Po zmianie większości sejmowej nowa koalicja chce rozliczyć łamanie prawa związane z wyborami kopertowymi m.in. w komisji śledczej. W czasie dyskusji o jej powołaniu poseł z Trzeciej Drogi apelował by ważnymi świadkami komisji stali się samorządowcy, którzy odmówili przekazania danych mieszkańców Poczcie Polskiej.
-Doszło do tego, że rolę Państwowej Komisji Wyborczej przejęli politycy. Specjalnie na okoliczność wyborów został powołany p.o. prezesa Poczty Polskiej Tomasz Zdzikot, obecnie w nagrodę za lojalność – prezes KGHM Polska Miedź. Zaangażowano Polską Wytwórnię Papierów Wartościowych, bo ktoś to wszystko musiał wydrukować. Gdy rząd PiS wykorzystał wszystkie podległe służby, inspekcje czy instytucje pojawił się problem skąd wziąć dane wyborców, a na drodze do szczęścia stanęli niedobrzy samorządowcy – mówił w sejmie Bartosz Romowicz z Polski 2050, Trzeciej Drogi.

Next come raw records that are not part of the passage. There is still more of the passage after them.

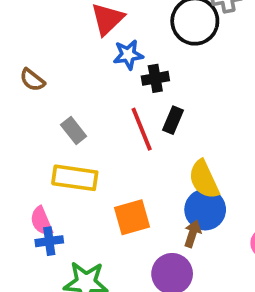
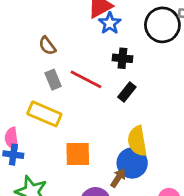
blue star: (128, 55) -> (110, 23), moved, turned 30
brown semicircle: (32, 80) -> (47, 46), moved
red line: (142, 129) -> (86, 79), moved, turned -56

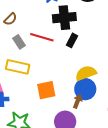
brown semicircle: (47, 46) -> (10, 19), turned -88
black cross: (122, 58) -> (64, 18), size x1.6
yellow semicircle: (137, 141) -> (86, 73), turned 90

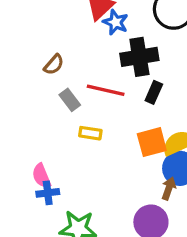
yellow rectangle: (18, 67) -> (90, 133), moved, size x0.6
orange square: (46, 90) -> (152, 142), moved

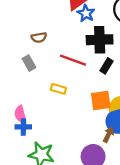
brown semicircle: (54, 65) -> (39, 38), turned 32
gray rectangle: (70, 100) -> (29, 63), moved

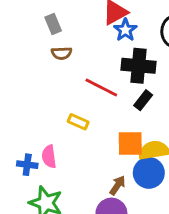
gray rectangle: (29, 63) -> (53, 24), moved
pink semicircle: (20, 114) -> (49, 157), moved
brown arrow: (108, 135) -> (117, 185), moved

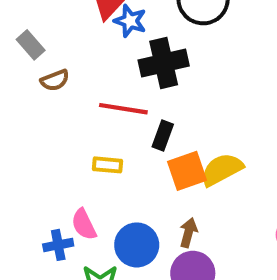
black rectangle: (143, 100) -> (163, 135), moved
blue circle: (149, 173) -> (137, 245), moved

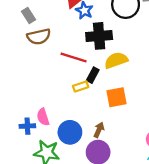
brown semicircle: (55, 80) -> (39, 37), size x1.5
yellow rectangle: (107, 165) -> (81, 86), moved, turned -32
yellow semicircle: (222, 169) -> (116, 60), moved
orange square: (187, 171) -> (116, 97), moved

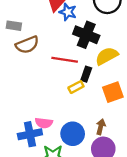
gray rectangle: (29, 15) -> (14, 26), turned -40
black cross: (99, 36) -> (86, 35), turned 35
pink semicircle: (43, 117) -> (44, 123), turned -56
blue cross: (27, 126) -> (30, 134), size x1.5

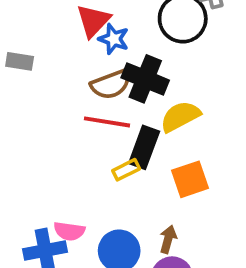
brown semicircle: (27, 45) -> (111, 84), moved
black rectangle: (86, 74) -> (144, 147), size x1.5

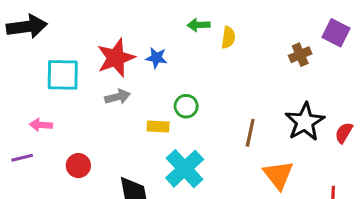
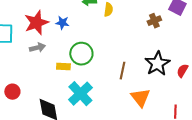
green circle: (186, 106) -> (81, 54), size x1.5

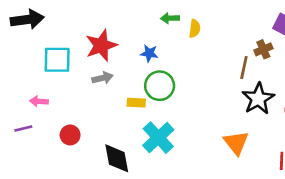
brown cross: (154, 21) -> (263, 49), moved
blue star: (62, 23) -> (149, 53), moved
brown line: (122, 71) -> (244, 68), moved

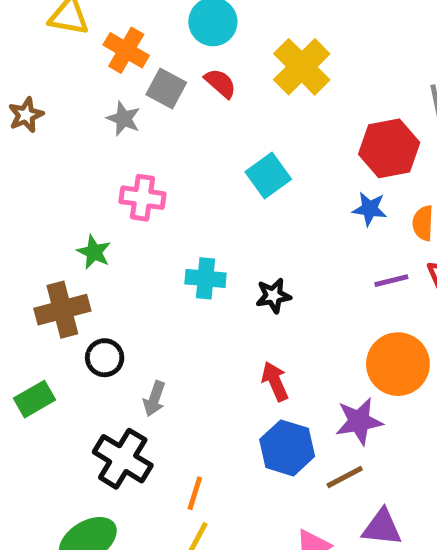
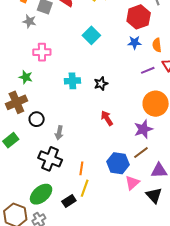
blue hexagon: (287, 448) -> (118, 163), moved

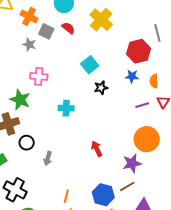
green star: (26, 77) -> (20, 100), size x1.5
black star: (101, 84) -> (101, 88), moved
black cross: (50, 159) -> (15, 190), moved

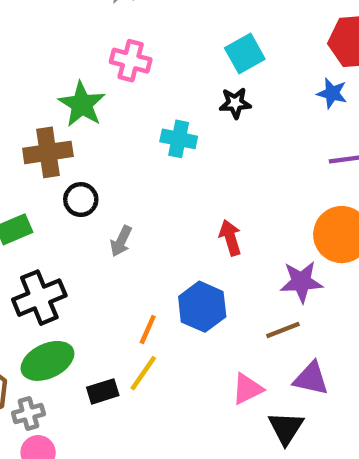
black star: (101, 88) -> (235, 103), moved
black cross: (15, 190) -> (39, 298), turned 30
blue hexagon: (103, 195) -> (202, 307), moved

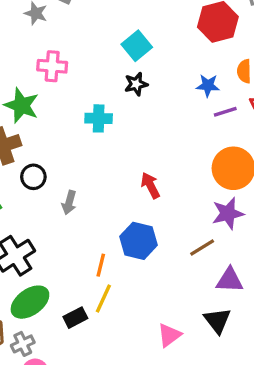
blue star: (332, 93) -> (208, 86), moved
purple star: (301, 282) -> (228, 213), moved
pink triangle: (247, 389) -> (169, 335), moved

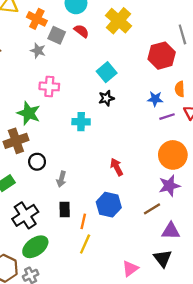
black rectangle: (75, 318) -> (65, 210), moved, turned -63

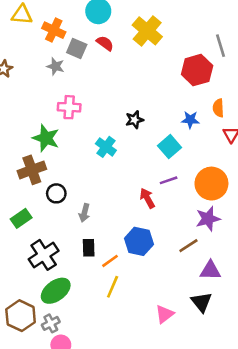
cyan square: (107, 72) -> (170, 147), moved
purple line: (167, 117) -> (169, 180), moved
cyan cross: (81, 122) -> (106, 147), turned 36
orange line: (83, 221) -> (110, 261), turned 42

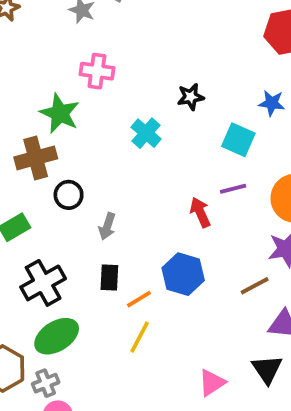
cyan square: (170, 147) -> (238, 140), turned -30

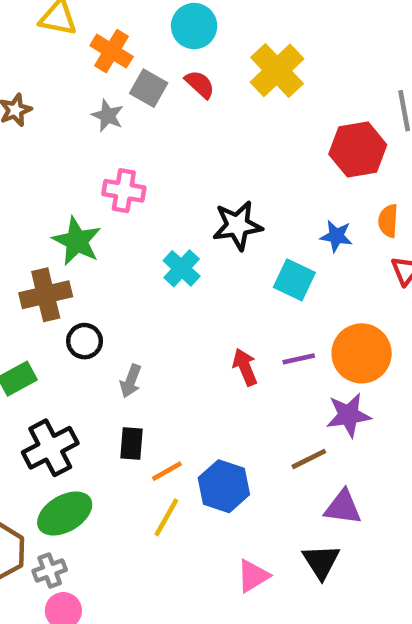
black star: (191, 97) -> (237, 225), size x1.5
purple line: (233, 189) -> (299, 359), moved
blue hexagon: (183, 274) -> (224, 486), moved

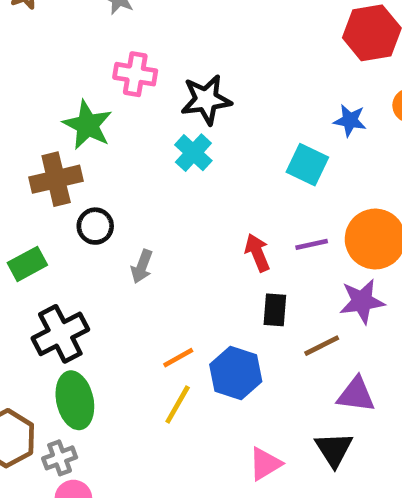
black star: (237, 225) -> (206, 100), moved
black rectangle: (131, 444) -> (275, 310), moved
green ellipse: (65, 514) -> (75, 400), turned -72

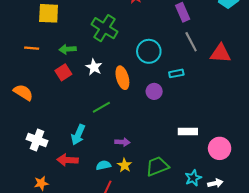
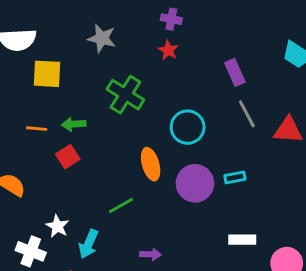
orange line: (32, 48) -> (37, 129), moved
white star: (94, 67) -> (57, 226), moved
cyan rectangle: (176, 73) -> (235, 177), moved
purple circle: (154, 91) -> (195, 183), size x1.6

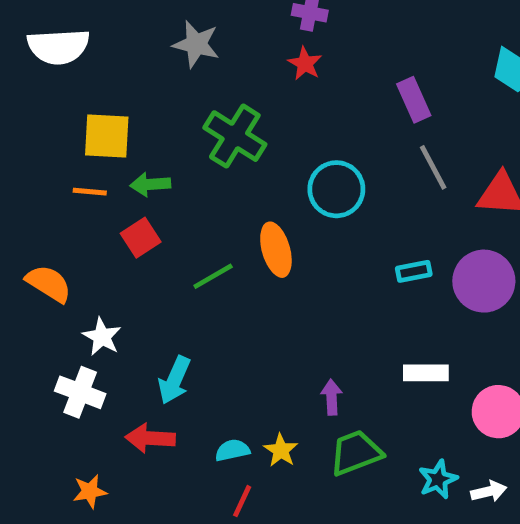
yellow square: (47, 74) -> (107, 136), moved
purple circle: (195, 183) -> (484, 281), moved
green line: (121, 206) -> (213, 276), moved
white star: (57, 226) -> (102, 337), moved
purple arrow: (151, 254) -> (332, 397), moved, turned -96

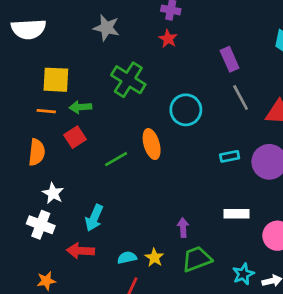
orange semicircle: (49, 283) -> (37, 152), moved, turned 64

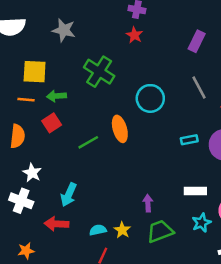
gray star: (106, 28) -> (64, 30), moved
purple rectangle: (230, 59) -> (197, 41), moved, turned 50
cyan star: (243, 274) -> (201, 223), moved

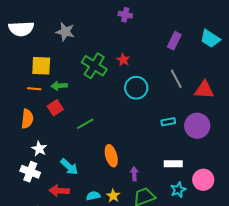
red star: (134, 35) -> (123, 60), moved
orange ellipse: (120, 129) -> (111, 156), moved
cyan arrow: (69, 195) -> (69, 167), turned -72

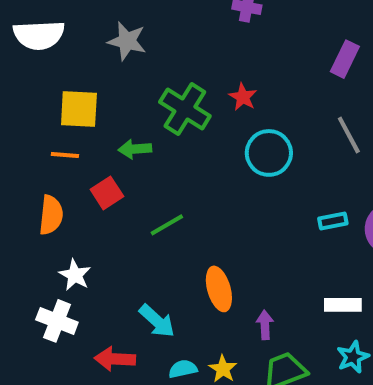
green arrow: (59, 86) -> (135, 149), moved
cyan arrow: (69, 167) -> (157, 321), moved

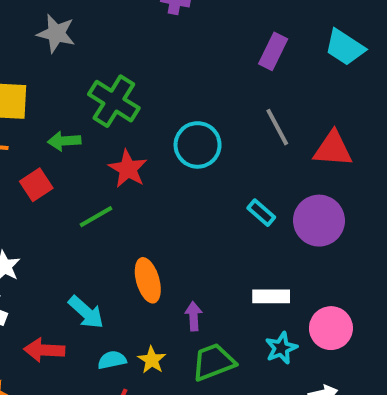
red star: (243, 97) -> (128, 169), moved, size x1.4
cyan rectangle: (333, 221) -> (261, 213), turned 52

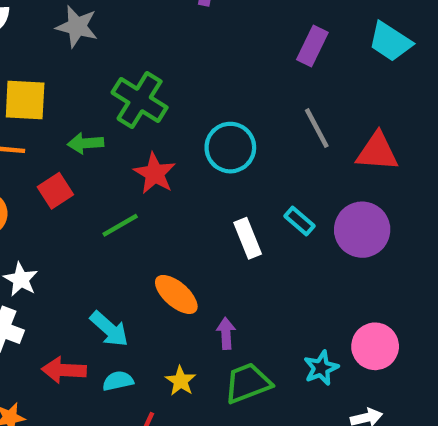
orange ellipse: (148, 280) -> (176, 294), turned -33
white rectangle: (271, 296) -> (248, 238), moved, turned 68
cyan semicircle: (112, 360) -> (118, 381), moved

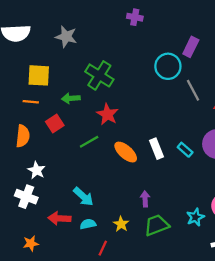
cyan circle: (230, 148) -> (168, 66), moved
cyan rectangle: (299, 221) -> (185, 150), moved
orange ellipse: (176, 294) -> (126, 152), moved

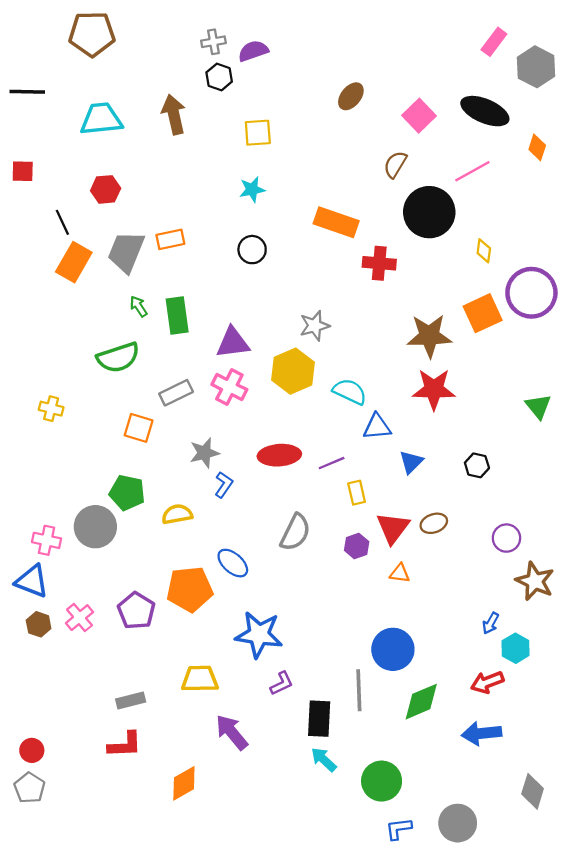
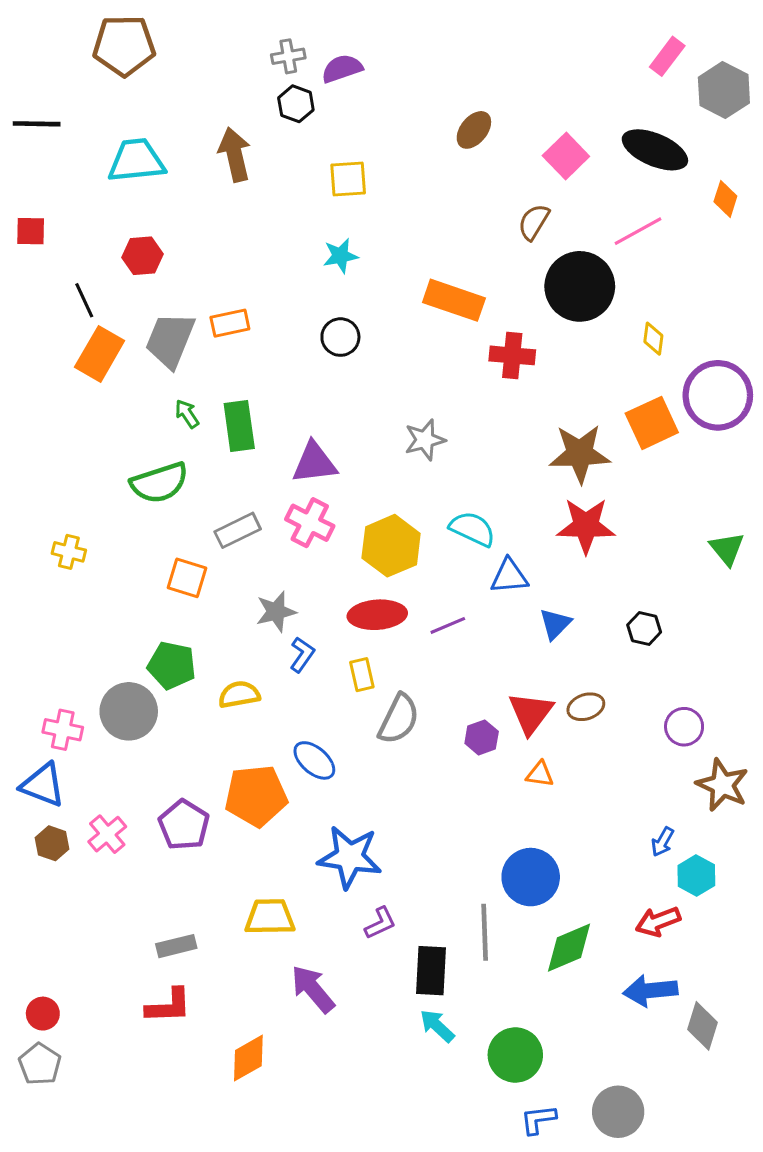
yellow hexagon: (293, 371) -> (391, 546), moved
yellow rectangle: (357, 493) -> (362, 675), moved
gray diamond: (533, 791) -> (702, 1026), moved

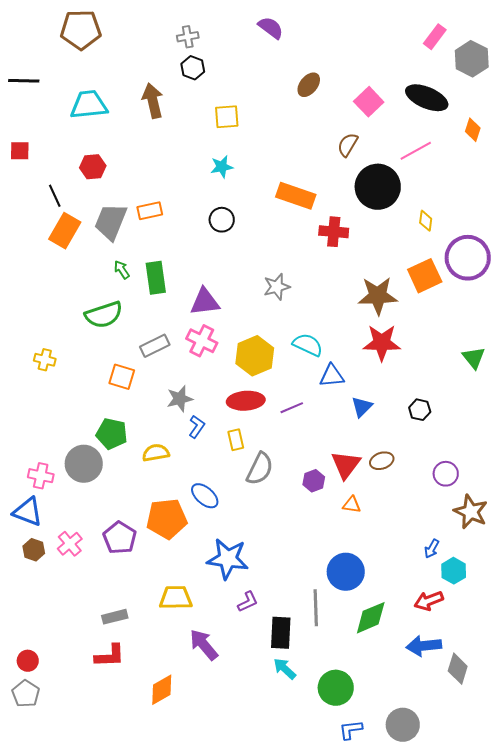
purple semicircle: (342, 69) -> (271, 28), moved, turned 56

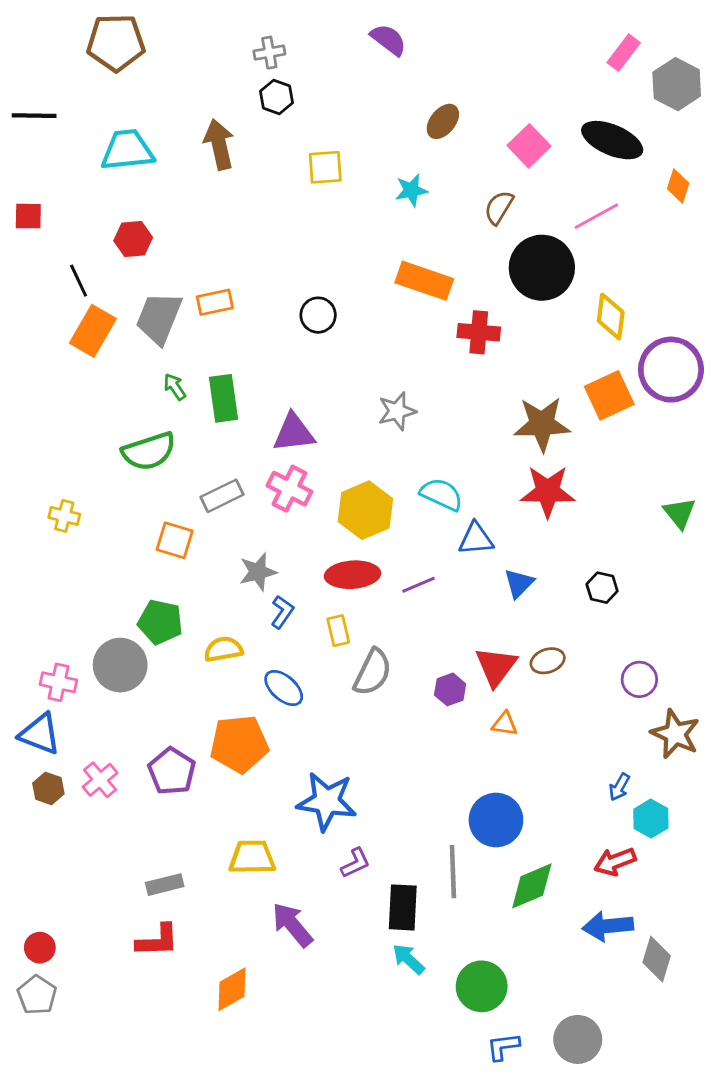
cyan star: (222, 167) -> (411, 190), moved
yellow diamond: (426, 221) -> (611, 316), size x1.5
blue ellipse: (205, 496) -> (284, 688), moved

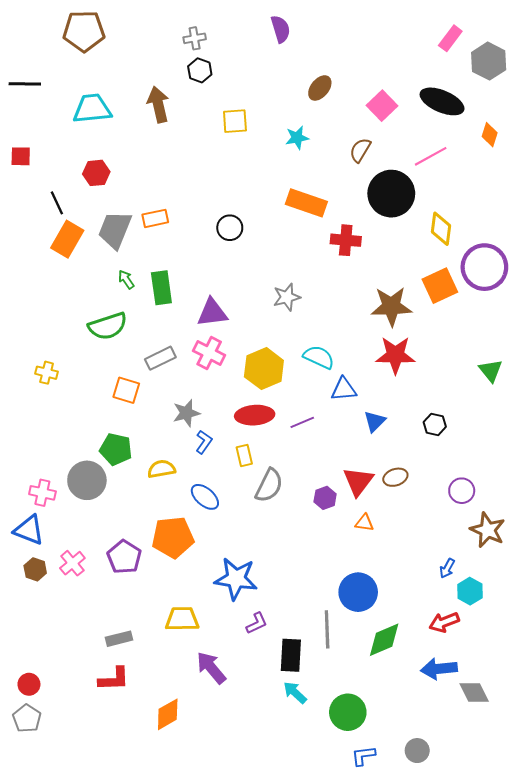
purple semicircle: (388, 40) -> (281, 29), turned 36
gray diamond: (657, 959) -> (474, 693), turned -44
gray circle: (578, 1039) -> (417, 751), size x0.7

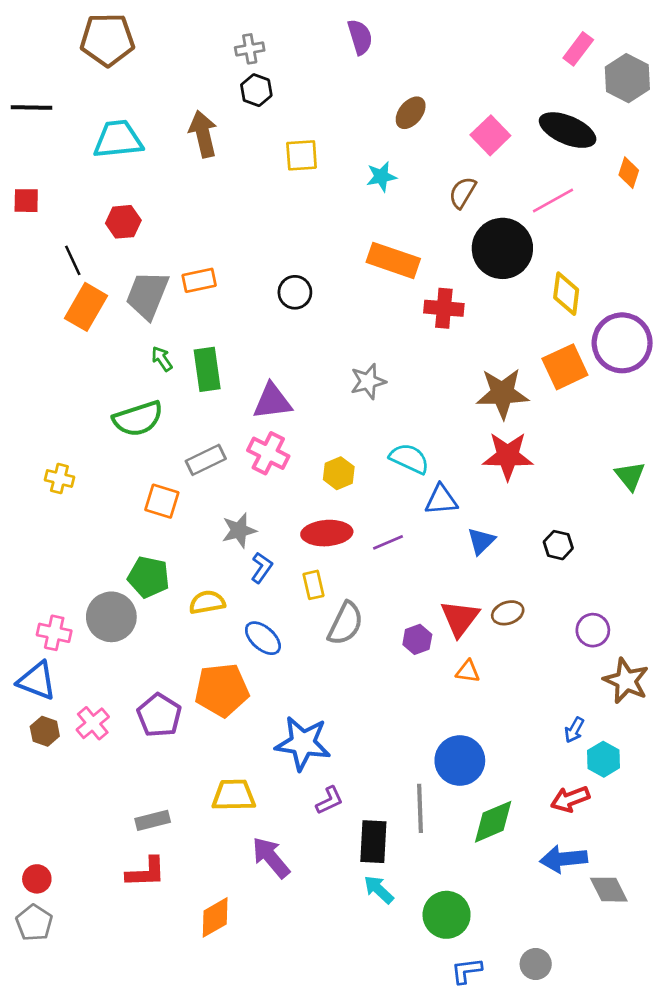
yellow hexagon: (264, 369) -> (339, 473), size x0.6

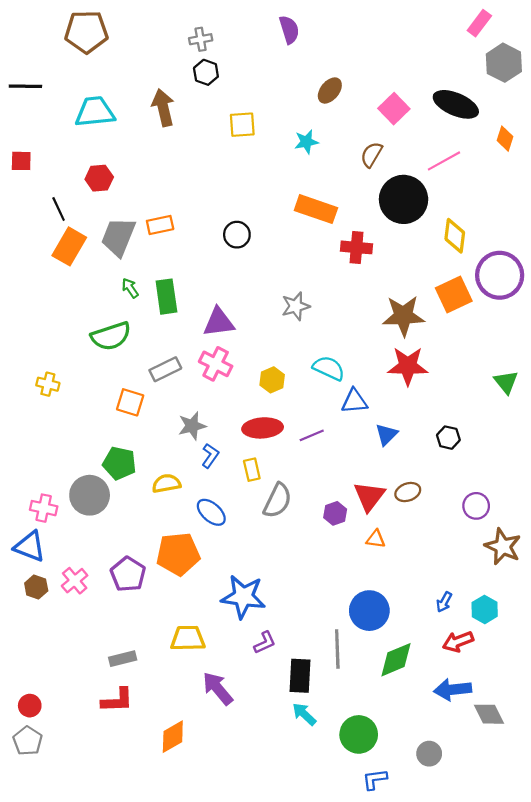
pink rectangle: (578, 49) -> (479, 23), moved
blue arrow: (574, 730) -> (444, 602), moved
gray circle: (536, 964) -> (429, 754), moved

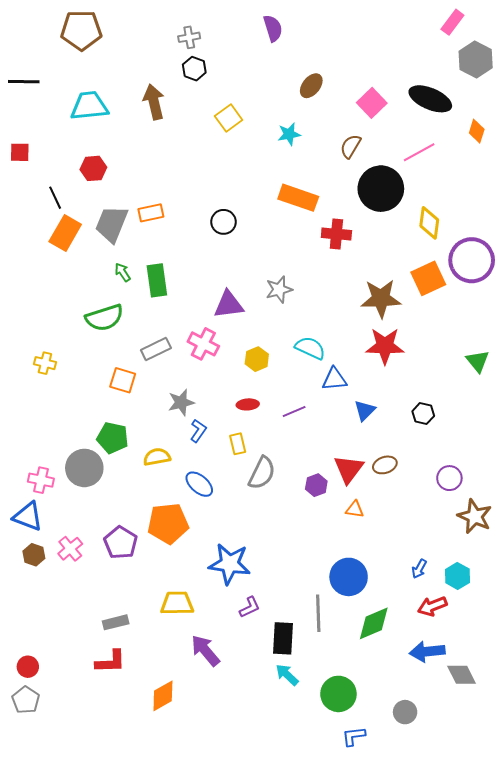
yellow square: (242, 125) -> (229, 118), turned -32
purple triangle: (219, 322) -> (229, 305), moved
red ellipse: (263, 428) -> (248, 404), size x0.6

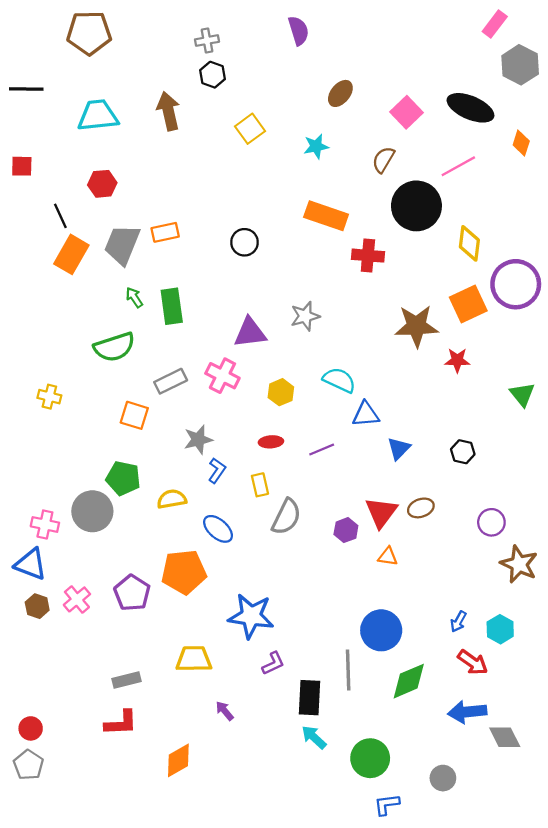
red star: (385, 346) -> (457, 360), moved, size x0.6
red arrow: (432, 606) -> (473, 662), turned -124
purple arrow: (205, 651) -> (225, 711), size x0.6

Wtedy PiS zaczął wywierać presję na prezydentów i burmistrzów.
-Ja jako wójt, ale też wielu samorządowców w Polsce, złożyło zawiadomienie do prokuratury o podejrzeniu popełnienia przestępstwa. Niestety, ze względu na upolitycznienie prokuratury, te wszystkie sprawy zostały zamiecione pod dywan. Dlatego potrzebna jest komisja śledcza, która dokładnie zbada te wydarzenia i wskaże osoby, które podejmowały bezprawne działania – mówił były wójt a obecnie poseł Marcin Skonieczka.
Jeszcze w tym roku
Komisja Śledcza w sprawie wyborów kopertowych ma zacząć pracę jeszcze w tym roku. Będzie pierwszą z trzech komisji powołanych przez nową większość. Kolejne zbadają nielegalne podsłuchiwanie Polaków za pomocą aparatury szpiegowskiej PEGASUS, PiS kupiło ją od Izraela a przechwytywane dane mogły trafiać także poza granicę Polski, czego władza nie dopilnowała kupując ten program. Kolejna komisja wyjaśnić ma Aferę Wizową.